Input for this task Block Start
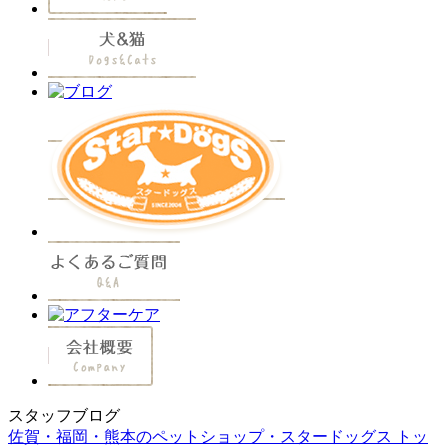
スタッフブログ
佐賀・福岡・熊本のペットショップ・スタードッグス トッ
Input for this task Block End
Input for this task Block Start
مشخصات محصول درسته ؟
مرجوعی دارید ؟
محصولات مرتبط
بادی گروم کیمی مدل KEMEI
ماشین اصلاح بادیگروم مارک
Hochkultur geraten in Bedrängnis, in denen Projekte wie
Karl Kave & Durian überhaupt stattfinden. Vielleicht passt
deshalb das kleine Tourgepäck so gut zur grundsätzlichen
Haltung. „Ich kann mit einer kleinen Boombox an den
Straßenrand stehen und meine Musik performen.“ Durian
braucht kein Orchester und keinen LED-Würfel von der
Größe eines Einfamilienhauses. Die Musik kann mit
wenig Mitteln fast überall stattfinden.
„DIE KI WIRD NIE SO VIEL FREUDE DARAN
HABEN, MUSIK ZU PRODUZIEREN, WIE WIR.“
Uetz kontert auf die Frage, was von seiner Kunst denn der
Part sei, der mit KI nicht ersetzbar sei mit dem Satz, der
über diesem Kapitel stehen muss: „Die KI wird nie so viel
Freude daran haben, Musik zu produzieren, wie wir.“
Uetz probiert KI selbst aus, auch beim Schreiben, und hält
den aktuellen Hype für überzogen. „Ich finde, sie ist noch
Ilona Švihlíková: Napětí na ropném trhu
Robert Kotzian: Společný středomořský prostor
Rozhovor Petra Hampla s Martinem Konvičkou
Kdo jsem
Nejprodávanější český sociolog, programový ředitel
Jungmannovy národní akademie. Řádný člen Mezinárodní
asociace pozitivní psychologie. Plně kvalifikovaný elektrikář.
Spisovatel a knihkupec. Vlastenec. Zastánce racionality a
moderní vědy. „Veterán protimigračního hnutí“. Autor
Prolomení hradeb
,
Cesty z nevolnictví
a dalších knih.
Input for this task Block End
→ Your goal:
Establish how many lines of the material above hold the word "kann". Nothing but the count should be returned.

→ Exercise solution:
2